El doble juego de Felipe IV y de Olivares
Los hechos demuestran que Olivares y Felipe IV jugaban a dos bandas. Y que los miles de civiles catalanes desarmados que el ejército hispánico de Los Vélez asesinó en su camino a sangre y fuego hacia Barcelona, no tan sólo no les importaban nada, sino que formaban parte de su estrategia. Mientras la Junta Grande debatía qué hacer con el informe de Villafranca, o en qué rincón de palacio plantarían el belén de Navidad, Olivares ―secretamente― filtró el informe en Felipe IV y el ministro y el rey decidieron que negociarían con los catalanes desde una posición de fuerza: con miles de cadáveres sobre la mesa y con el ejército hispánico acampado en las puertas de Barcelona, amenazando la vida y los bienes de los habitantes de la capital catalana. Si bien las circunstancias obligaban, Felipe IV y Olivares querían dejar claro que la "traición catalana" no podía quedar impune.

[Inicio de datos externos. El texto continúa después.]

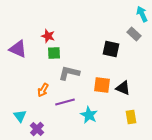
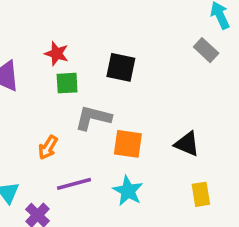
black square: (111, 49) -> (121, 67), moved
orange square: (102, 85) -> (128, 144), moved
purple line: (65, 102) -> (74, 184), moved

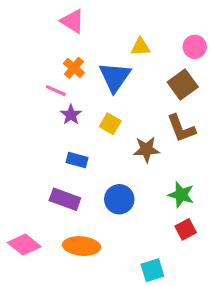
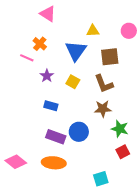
orange cross: (74, 68) -> (40, 44), moved
brown square: (183, 85) -> (110, 57), moved, turned 30
pink line: (56, 91) -> (27, 58), moved
brown L-shape: (181, 128) -> (104, 84), moved
brown star: (146, 149) -> (103, 109), moved
purple rectangle: (65, 199) -> (56, 137), moved

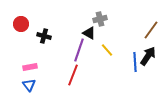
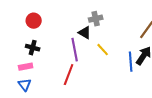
red circle: (21, 24) -> (34, 21), moved
black cross: (44, 36) -> (33, 48), moved
purple line: (79, 50) -> (75, 50), turned -30

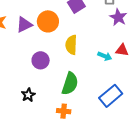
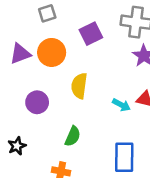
green semicircle: (70, 84) -> (73, 136), size x0.7
blue rectangle: (111, 96) -> (124, 157), turned -55

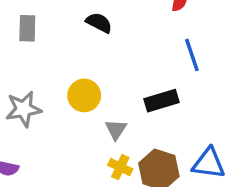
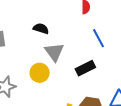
gray triangle: (116, 129) -> (54, 52), moved, size x1.5

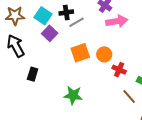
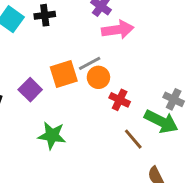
gray line: (77, 22) -> (90, 63), moved
purple square: (50, 33) -> (30, 90), moved

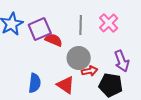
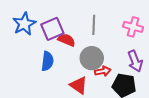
pink cross: (109, 23) -> (133, 27), moved, turned -30
blue semicircle: (35, 83) -> (47, 61), moved

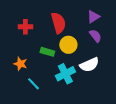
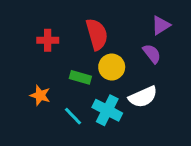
purple triangle: (93, 17) -> (161, 25), moved
cyan cross: (65, 74) -> (107, 110), turned -36
cyan line: (33, 84) -> (73, 116), moved

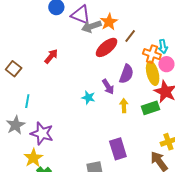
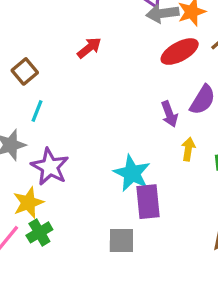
brown square: (14, 69) -> (25, 71), moved
cyan star: (88, 98) -> (132, 173), moved, size x1.6
purple rectangle: (118, 149) -> (148, 202), moved

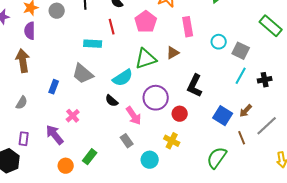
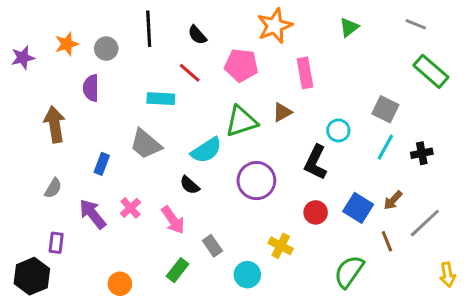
pink pentagon: (146, 22) -> (241, 65), turned -30
red line: (112, 27) -> (190, 73), turned -35
purple semicircle: (30, 31) -> (91, 88), moved
cyan circle: (219, 42) -> (338, 130), moved
red circle: (180, 114) -> (316, 212), moved
pink arrow: (134, 116) -> (173, 220), moved
purple arrow: (55, 135) -> (93, 214), moved
green rectangle: (90, 157) -> (178, 270), moved

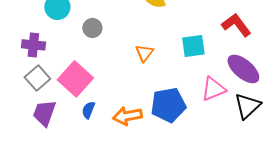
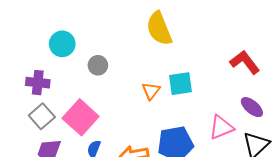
cyan square: (193, 46) -> (181, 84), moved
purple ellipse: (243, 69) -> (252, 107), size x0.7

La escasa altura política de Felipe IV y de Olivares
Y otra cosa que Felipe IV y Olivares querían dejar clara era que la oferta que la monarquía hispánica estaba dispuesta a presentar a los catalanes tenía que estar ceñida a la legalidad del régimen. El rey y el ministro lanzaron cuatro propuestas disfrazadas de falsa magnanimidad, como quien lanza cuatro migajas a las palomas hambrientas, que ponían de relieve más que nunca la escasa altura política del uno y del otro. Felipe IV y Olivares, después de la estela de devastación que había dejado Los Vélez, no eran capaces de ofrecer nada más que un perdón general, es decir, un retorno ―sin más― al convulso paisaje social y político que había provocado la revolución (junio 1640). Y, a cambio y sorprendentemente, exigían a los catalanes que aceptaran ―también sin más― todos los abusos fiscales y militares que violentaban la ley y la sociedad catalanas y que habían provocado la Guerra de Separación.

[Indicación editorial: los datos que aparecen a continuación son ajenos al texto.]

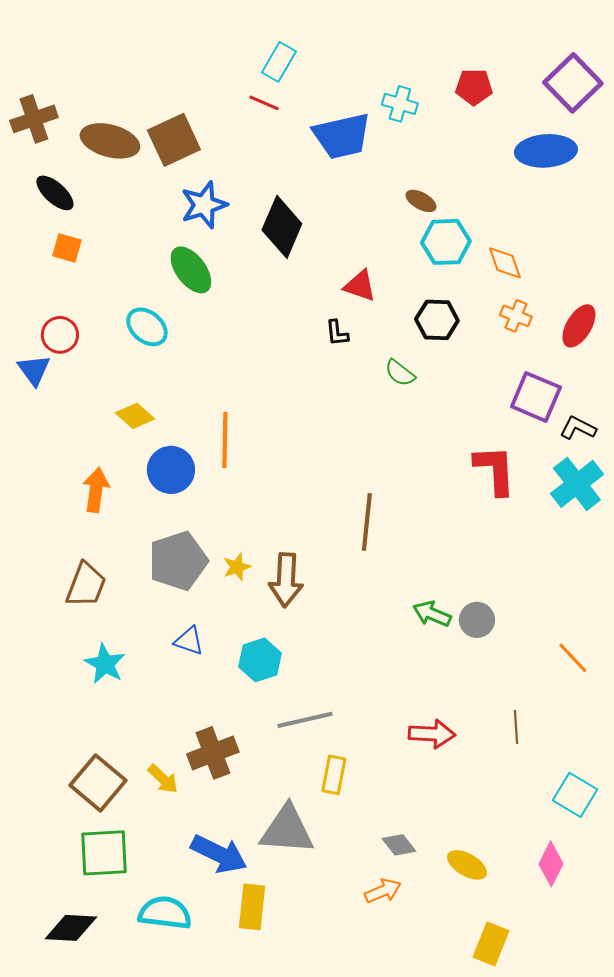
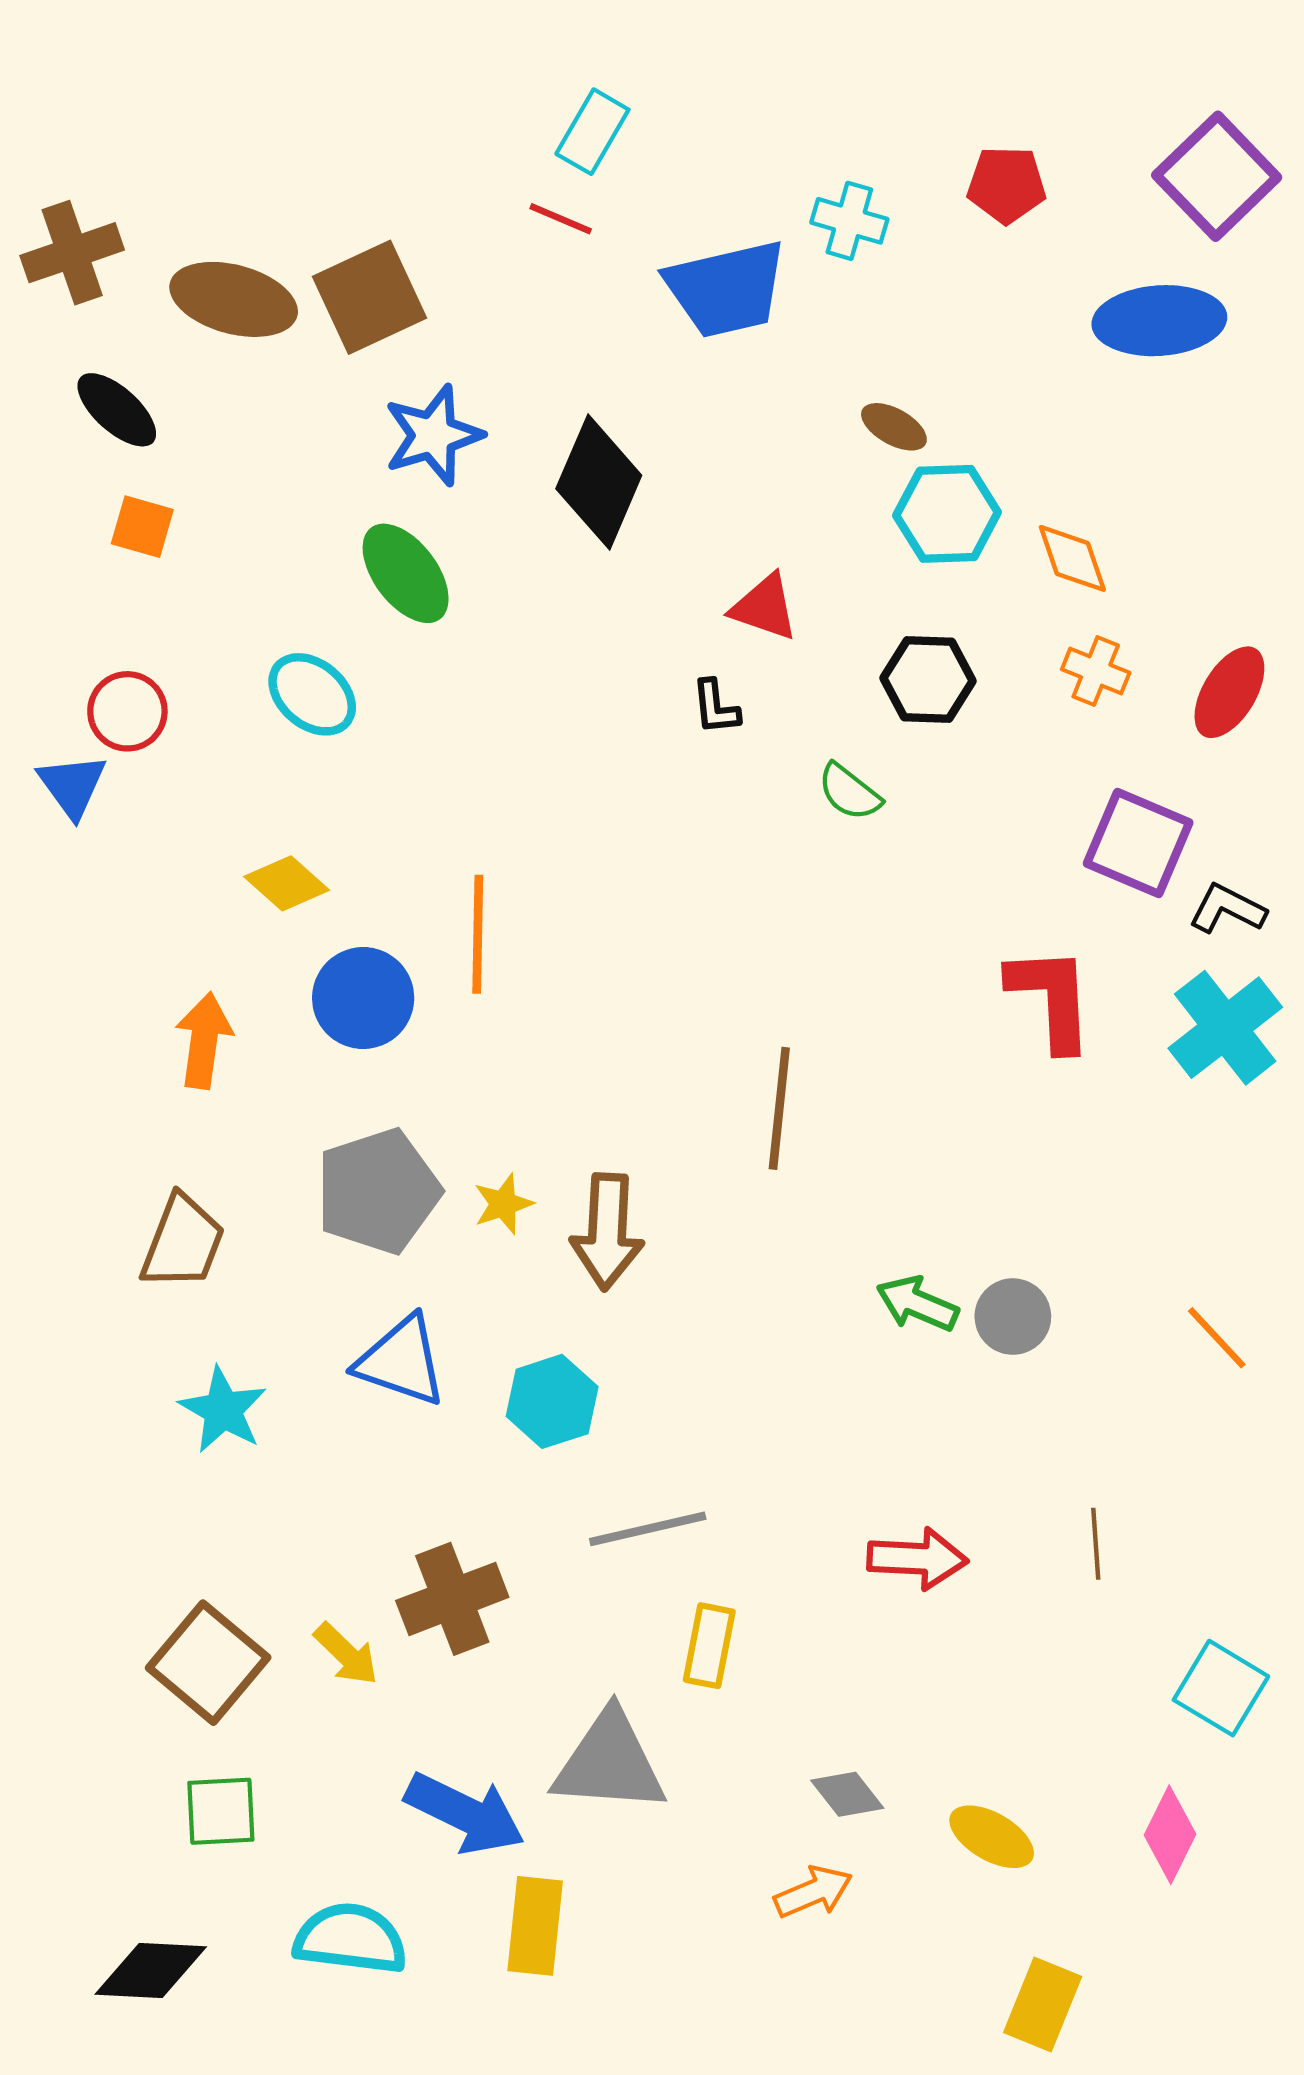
blue triangle: (189, 641) -> (401, 1361), size x1.5
orange line: (573, 658) -> (1217, 1338), moved
green square: (104, 853) -> (221, 1811), size x0.7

"Con un canto en los dientes"
Con lo que no contaban Felipe IV y Olivares era que un combinado militar catalán y francés derrotaría y humillaría a los hispánicos en la falda de Montjuïc (26 de enero de 1641). Los hispánicos perdieron a los principales oficiales de su ejército y la posibilidad de liquidar el conflicto catalán por una vía rápida y violenta. Las fuerzas en conflicto se equilibraron y la guerra entró en la fase más intensa. La derrota hispánica de Montjuïc fue el principio del fin de Los Vélez y de Olivares. Y el principio del fin del liderazgo hispánico continental, que se confirmaría a la conclusión del conflicto (Paz de los Pirineos, 1659). Pero la política de "moler a palos" a los catalanes se mantendría durante toda la guerra (1640-1652/59). Y la historia revela que, en ausencia del mito del "moro infiel" y del "perro judío", aparecería el nervio ideológico del "España toda" y la versión primigenia del "¡a por ellos, oe!": 1714 (Felipe V), 1843 (Espartero), 1939 (Franco), 2017 (Felipe VI).